A THEATER FOR DREAMERS
Samson, Polly Algonquin (336 pp.) $26.95 | May 11, 2021 978-1-64375-149-8
An alluring historical novel revolves around the genesis of a relationship that inspired poet and songwriter Leonard Cohen. On one level, this historical novel is a delectable work of escapism. Set on the impossibly picturesque Greek island of Hydra, it focuses on a group of expatriate writers and artists living the bohemian life in 1960. Its wide-eyed narrator is 18-year-old Erica. Mourning the recent death of her mother and fleeing a domineering father, she leaves London with her brother, a painter, and her sweet boyfriend, an aspiring poet.
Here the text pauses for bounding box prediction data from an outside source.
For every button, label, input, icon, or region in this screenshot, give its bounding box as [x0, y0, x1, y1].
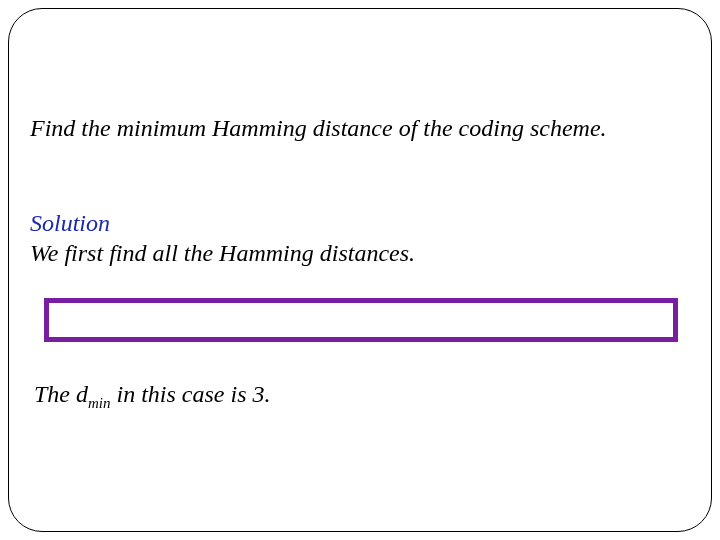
conclusion-text: The dmin in this case is 3. — [34, 380, 694, 412]
conclusion-subscript: min — [88, 395, 111, 411]
solution-text: We first find all the Hamming distances. — [30, 240, 415, 266]
conclusion-suffix: in this case is 3. — [111, 381, 271, 407]
solution-label: Solution — [30, 210, 110, 236]
work-box — [44, 298, 678, 342]
slide-frame — [8, 8, 712, 532]
conclusion-prefix: The d — [34, 381, 88, 407]
question-text: Find the minimum Hamming distance of the… — [30, 114, 690, 143]
solution-block: Solution We first find all the Hamming d… — [30, 208, 690, 268]
slide: Find the minimum Hamming distance of the… — [0, 0, 720, 540]
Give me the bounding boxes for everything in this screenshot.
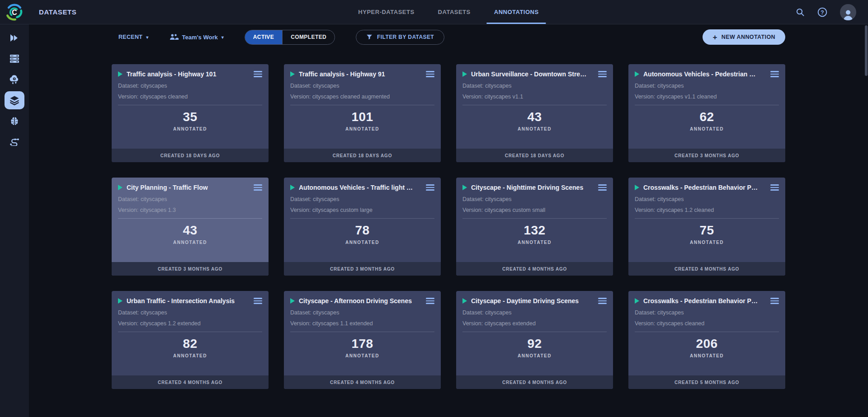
play-icon — [290, 298, 295, 304]
card-divider — [290, 332, 434, 332]
card-menu-icon[interactable] — [770, 70, 779, 78]
card-divider — [635, 105, 779, 105]
header-tabs: HYPER-DATASETS DATASETS ANNOTATIONS — [357, 0, 539, 24]
new-annotation-button[interactable]: + NEW ANNOTATION — [703, 29, 785, 45]
team-dropdown[interactable]: Team's Work ▾ — [170, 34, 224, 41]
card-created-label: CREATED 4 MONTHS AGO — [456, 375, 613, 389]
annotation-card[interactable]: Crosswalks - Pedestrian Behavior P… Data… — [628, 178, 785, 276]
card-version-line: Version: cityscapes v1.1 cleaned — [628, 94, 785, 100]
annotation-card[interactable]: Traffic analysis - Highway 101 Dataset: … — [112, 64, 269, 162]
team-label: Team's Work — [182, 34, 218, 41]
sort-label: RECENT — [118, 34, 142, 40]
card-version-line: Version: cityscapes v1.1 — [456, 94, 613, 100]
card-title: Autonomous Vehicles - Pedestrian … — [643, 70, 766, 78]
card-version-line: Version: cityscapes 1.1 extended — [284, 320, 441, 327]
main-content: RECENT ▾ Team's Work ▾ ACTIVE COMPLETED — [29, 24, 868, 417]
card-menu-icon[interactable] — [770, 297, 779, 305]
card-annotated-count: 206 — [628, 337, 785, 351]
chevron-down-icon: ▾ — [222, 35, 224, 40]
search-icon[interactable] — [796, 8, 805, 17]
card-created-label: CREATED 3 MONTHS AGO — [628, 149, 785, 162]
card-created-label: CREATED 4 MONTHS AGO — [456, 262, 613, 276]
chevron-down-icon: ▾ — [146, 35, 148, 40]
toggle-active[interactable]: ACTIVE — [245, 30, 282, 44]
annotation-card[interactable]: Cityscape - Daytime Driving Scenes Datas… — [456, 291, 613, 389]
card-menu-icon[interactable] — [770, 183, 779, 192]
filter-by-dataset-button[interactable]: FILTER BY DATASET — [356, 30, 444, 45]
card-annotated-count: 62 — [628, 110, 785, 124]
tab-datasets[interactable]: DATASETS — [437, 0, 472, 24]
card-annotated-label: ANNOTATED — [628, 353, 785, 358]
annotation-card[interactable]: Autonomous Vehicles - Pedestrian … Datas… — [628, 64, 785, 162]
annotation-card[interactable]: Urban Surveillance - Downtown Stre… Data… — [456, 64, 613, 162]
card-annotated-label: ANNOTATED — [628, 240, 785, 245]
card-menu-icon[interactable] — [426, 297, 434, 305]
card-annotated-label: ANNOTATED — [456, 127, 613, 131]
card-annotated-count: 101 — [284, 110, 441, 124]
card-created-label: CREATED 18 DAYS AGO — [456, 149, 613, 162]
datasets-layers-icon — [9, 95, 20, 106]
card-menu-icon[interactable] — [598, 183, 607, 192]
card-menu-icon[interactable] — [426, 70, 434, 78]
annotation-card[interactable]: City Planning - Traffic Flow Dataset: ci… — [112, 178, 269, 276]
card-version-line: Version: cityscapes 1.3 — [112, 207, 269, 213]
sidebar-item-workers[interactable] — [5, 50, 24, 68]
scrollbar-track[interactable] — [864, 24, 868, 417]
play-icon — [118, 298, 123, 304]
card-title: Crosswalks - Pedestrian Behavior P… — [643, 297, 766, 305]
card-annotated-label: ANNOTATED — [284, 127, 441, 131]
scrollbar-thumb[interactable] — [865, 25, 868, 76]
card-dataset-line: Dataset: cityscapes — [112, 83, 269, 89]
tab-annotations[interactable]: ANNOTATIONS — [493, 0, 540, 24]
card-divider — [462, 105, 607, 105]
card-menu-icon[interactable] — [254, 297, 262, 305]
svg-text:?: ? — [821, 9, 824, 15]
play-icon — [290, 185, 295, 190]
card-annotated-count: 178 — [284, 337, 441, 351]
toggle-completed[interactable]: COMPLETED — [282, 30, 335, 44]
sort-dropdown[interactable]: RECENT ▾ — [118, 34, 149, 40]
card-title: City Planning - Traffic Flow — [127, 184, 250, 191]
sidebar-item-models[interactable] — [5, 112, 24, 130]
card-menu-icon[interactable] — [426, 183, 434, 192]
annotation-card[interactable]: Traffic analysis - Highway 91 Dataset: c… — [284, 64, 441, 162]
clearml-logo-icon: C — [5, 2, 24, 22]
card-menu-icon[interactable] — [598, 297, 607, 305]
profile-avatar[interactable] — [840, 4, 856, 20]
tab-hyper-datasets[interactable]: HYPER-DATASETS — [357, 0, 415, 24]
sidebar-item-projects[interactable] — [5, 29, 24, 47]
card-divider — [635, 332, 779, 332]
card-version-line: Version: cityscapes cleaned — [112, 94, 269, 100]
annotation-card[interactable]: Cityscape - Afternoon Driving Scenes Dat… — [284, 291, 441, 389]
card-menu-icon[interactable] — [254, 70, 262, 78]
card-annotated-count: 43 — [112, 223, 269, 238]
card-divider — [462, 332, 607, 332]
card-menu-icon[interactable] — [598, 70, 607, 78]
card-version-line: Version: cityscapes 1.2 cleaned — [628, 207, 785, 213]
card-title: Urban Traffic - Intersection Analysis — [127, 297, 250, 305]
annotation-card[interactable]: Urban Traffic - Intersection Analysis Da… — [112, 291, 269, 389]
annotation-card[interactable]: Crosswalks - Pedestrian Behavior P… Data… — [628, 291, 785, 389]
svg-text:C: C — [12, 8, 17, 16]
card-dataset-line: Dataset: cityscapes — [112, 196, 269, 202]
sidebar-item-pipelines[interactable] — [5, 133, 24, 151]
funnel-icon — [366, 34, 373, 40]
help-icon[interactable]: ? — [817, 7, 827, 17]
card-annotated-label: ANNOTATED — [112, 353, 269, 358]
card-annotated-label: ANNOTATED — [284, 240, 441, 245]
card-version-line: Version: cityscapes cleaned — [628, 320, 785, 327]
card-divider — [118, 218, 262, 219]
play-icon — [118, 71, 123, 77]
annotation-card[interactable]: Cityscape - Nighttime Driving Scenes Dat… — [456, 178, 613, 276]
annotation-card[interactable]: Autonomous Vehicles - Traffic light … Da… — [284, 178, 441, 276]
card-title: Urban Surveillance - Downtown Stre… — [471, 70, 594, 78]
card-annotated-count: 82 — [112, 337, 269, 351]
sidebar-item-orchestration[interactable] — [5, 70, 24, 89]
toolbar: RECENT ▾ Team's Work ▾ ACTIVE COMPLETED — [112, 28, 785, 46]
card-annotated-count: 92 — [456, 337, 613, 351]
card-menu-icon[interactable] — [254, 183, 262, 192]
app-logo[interactable]: C — [0, 2, 29, 22]
play-icon — [635, 185, 639, 190]
sidebar-item-datasets[interactable] — [5, 91, 24, 109]
card-dataset-line: Dataset: cityscapes — [456, 83, 613, 89]
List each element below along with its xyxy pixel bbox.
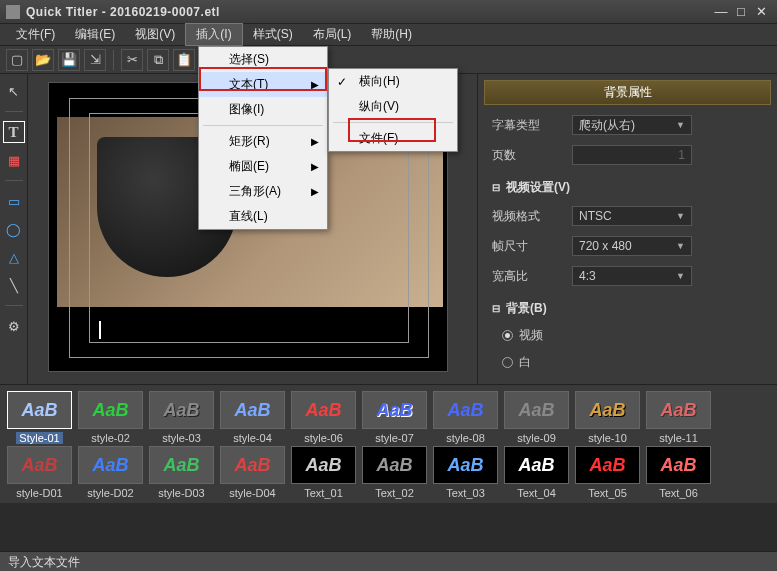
style-cell[interactable]: AaBstyle-D01 <box>6 446 73 499</box>
style-thumb[interactable]: AaB <box>433 391 498 429</box>
line-tool-icon[interactable]: ╲ <box>3 274 25 296</box>
rect-tool-icon[interactable]: ▭ <box>3 190 25 212</box>
radio-video-row[interactable]: 视频 <box>502 327 763 344</box>
style-label: style-02 <box>91 432 130 444</box>
style-cell[interactable]: AaBText_04 <box>503 446 570 499</box>
aspect-select[interactable]: 4:3▼ <box>572 266 692 286</box>
menu-help[interactable]: 帮助(H) <box>361 24 422 45</box>
style-thumb[interactable]: AaB <box>291 446 356 484</box>
style-thumb[interactable]: AaB <box>220 391 285 429</box>
text-tool-icon[interactable]: T <box>3 121 25 143</box>
style-cell[interactable]: AaBstyle-10 <box>574 391 641 444</box>
style-thumb[interactable]: AaB <box>575 446 640 484</box>
menubar: 文件(F) 编辑(E) 视图(V) 插入(I) 样式(S) 布局(L) 帮助(H… <box>0 24 777 46</box>
style-thumb[interactable]: AaB <box>504 391 569 429</box>
style-cell[interactable]: AaBstyle-03 <box>148 391 215 444</box>
style-thumb[interactable]: AaB <box>646 446 711 484</box>
cut-icon[interactable]: ✂ <box>121 49 143 71</box>
dd-triangle-label: 三角形(A) <box>229 183 281 200</box>
pages-value: 1 <box>678 148 685 162</box>
section-background[interactable]: ⊟背景(B) <box>492 300 763 317</box>
open-icon[interactable]: 📂 <box>32 49 54 71</box>
style-cell[interactable]: AaBstyle-02 <box>77 391 144 444</box>
style-cell[interactable]: AaBstyle-D02 <box>77 446 144 499</box>
dd-file[interactable]: 文件(F)... <box>329 126 457 151</box>
new-icon[interactable]: ▢ <box>6 49 28 71</box>
style-cell[interactable]: AaBstyle-11 <box>645 391 712 444</box>
maximize-button[interactable]: □ <box>731 4 751 19</box>
import-icon[interactable]: ⇲ <box>84 49 106 71</box>
dd-text-label: 文本(T) <box>229 76 268 93</box>
dd-vert[interactable]: 纵向(V) <box>329 94 457 119</box>
style-cell[interactable]: AaBstyle-D04 <box>219 446 286 499</box>
styles-gallery: AaBStyle-01AaBstyle-02AaBstyle-03AaBstyl… <box>0 384 777 503</box>
style-thumb[interactable]: AaB <box>646 391 711 429</box>
check-icon: ✓ <box>337 75 347 89</box>
menu-edit[interactable]: 编辑(E) <box>65 24 125 45</box>
style-thumb[interactable]: AaB <box>149 391 214 429</box>
menu-style[interactable]: 样式(S) <box>243 24 303 45</box>
style-thumb[interactable]: AaB <box>575 391 640 429</box>
radio-white-row[interactable]: 白 <box>502 354 763 371</box>
style-thumb[interactable]: AaB <box>362 391 427 429</box>
separator <box>5 305 23 306</box>
menu-insert[interactable]: 插入(I) <box>185 23 242 46</box>
style-thumb[interactable]: AaB <box>504 446 569 484</box>
style-thumb[interactable]: AaB <box>7 446 72 484</box>
style-cell[interactable]: AaBstyle-D03 <box>148 446 215 499</box>
style-label: style-08 <box>446 432 485 444</box>
submenu-arrow-icon: ▶ <box>311 136 319 147</box>
subtitle-type-select[interactable]: 爬动(从右)▼ <box>572 115 692 135</box>
style-label: Text_06 <box>659 487 698 499</box>
vformat-select[interactable]: NTSC▼ <box>572 206 692 226</box>
style-thumb[interactable]: AaB <box>7 391 72 429</box>
ellipse-tool-icon[interactable]: ◯ <box>3 218 25 240</box>
menu-file[interactable]: 文件(F) <box>6 24 65 45</box>
style-thumb[interactable]: AaB <box>78 391 143 429</box>
style-cell[interactable]: AaBstyle-09 <box>503 391 570 444</box>
style-cell[interactable]: AaBstyle-07 <box>361 391 428 444</box>
menu-layout[interactable]: 布局(L) <box>303 24 362 45</box>
style-label: style-D01 <box>16 487 62 499</box>
dd-horiz[interactable]: ✓横向(H) <box>329 69 457 94</box>
dd-rect[interactable]: 矩形(R)▶ <box>199 129 327 154</box>
dd-text[interactable]: 文本(T)▶ <box>199 72 327 97</box>
style-cell[interactable]: AaBstyle-06 <box>290 391 357 444</box>
style-thumb[interactable]: AaB <box>291 391 356 429</box>
triangle-tool-icon[interactable]: △ <box>3 246 25 268</box>
dd-select[interactable]: 选择(S) <box>199 47 327 72</box>
style-cell[interactable]: AaBText_01 <box>290 446 357 499</box>
app-icon <box>6 5 20 19</box>
fsize-select[interactable]: 720 x 480▼ <box>572 236 692 256</box>
dd-ellipse[interactable]: 椭圆(E)▶ <box>199 154 327 179</box>
style-thumb[interactable]: AaB <box>433 446 498 484</box>
style-thumb[interactable]: AaB <box>362 446 427 484</box>
style-label: style-10 <box>588 432 627 444</box>
fsize-label: 帧尺寸 <box>492 238 572 255</box>
style-label: style-D04 <box>229 487 275 499</box>
style-thumb[interactable]: AaB <box>220 446 285 484</box>
paste-icon[interactable]: 📋 <box>173 49 195 71</box>
pointer-icon[interactable]: ↖ <box>3 80 25 102</box>
style-cell[interactable]: AaBText_05 <box>574 446 641 499</box>
style-cell[interactable]: AaBText_06 <box>645 446 712 499</box>
copy-icon[interactable]: ⧉ <box>147 49 169 71</box>
style-thumb[interactable]: AaB <box>149 446 214 484</box>
grid-icon[interactable]: ▦ <box>3 149 25 171</box>
style-cell[interactable]: AaBstyle-04 <box>219 391 286 444</box>
settings-icon[interactable]: ⚙ <box>3 315 25 337</box>
section-video-settings[interactable]: ⊟视频设置(V) <box>492 179 763 196</box>
style-cell[interactable]: AaBStyle-01 <box>6 391 73 444</box>
dd-line[interactable]: 直线(L) <box>199 204 327 229</box>
style-cell[interactable]: AaBText_03 <box>432 446 499 499</box>
minimize-button[interactable]: — <box>711 4 731 19</box>
dd-triangle[interactable]: 三角形(A)▶ <box>199 179 327 204</box>
close-button[interactable]: ✕ <box>751 4 771 19</box>
save-icon[interactable]: 💾 <box>58 49 80 71</box>
style-cell[interactable]: AaBstyle-08 <box>432 391 499 444</box>
menu-view[interactable]: 视图(V) <box>125 24 185 45</box>
style-cell[interactable]: AaBText_02 <box>361 446 428 499</box>
style-thumb[interactable]: AaB <box>78 446 143 484</box>
chevron-down-icon: ▼ <box>676 211 685 221</box>
dd-image[interactable]: 图像(I) <box>199 97 327 122</box>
They head for Hydra to visit an old friend of her mother’s. Erica is fictional, but the friend, Charmian Clift, was a real Australian novelist who lived for years on Hydra with George Johnston, her husband and fellow writer. Charmian is an irresistible earth mother who, as Erica marvels, can wear a patched shirt and tie her hair up with a shoestring and look chic. George is a towering grouch who complains about the constant stream of new visitors “lured by our fantastically blue water and cheap rent to live out their carefree immorality away from prying city eyes.” But his and Charmian’s chaotic, welcoming household, tumbling with children and delicious food, is a magnet for the artistic crowd. That crowd also includes such real figures as Norwegian novelist Axel Jensen and his ethereally beautiful wife, Marianne Ihlen—and a very young and not yet famous Leonard Cohen. Yes, that Marianne, and the novel unfolds around the start of their relationship, amid dreamy days and nights of parties and feasts and sexual adventures, painted in lush prose. (Cohen fans will enjoy the author’s deft weaving of his song lyrics into his dialogue.) But Samson is up to something else as well—Marianne, Charmian, Erica, and most of the other women in the book are the muses of male artists, and that role gets a cool-eyed dissection. They might be inspiring poems and novels and paintings, but they’re also doing all the cooking and cleaning and, in Hydra, hauling water up the hill, not to mention bearing babies, coddling their partners’ fragile egos, and quashing any creative talents they might have themselves. It’s a role that, in this theater, can end tragically. Brilliant people in a beautiful setting add up to seductive time travel, with an edge.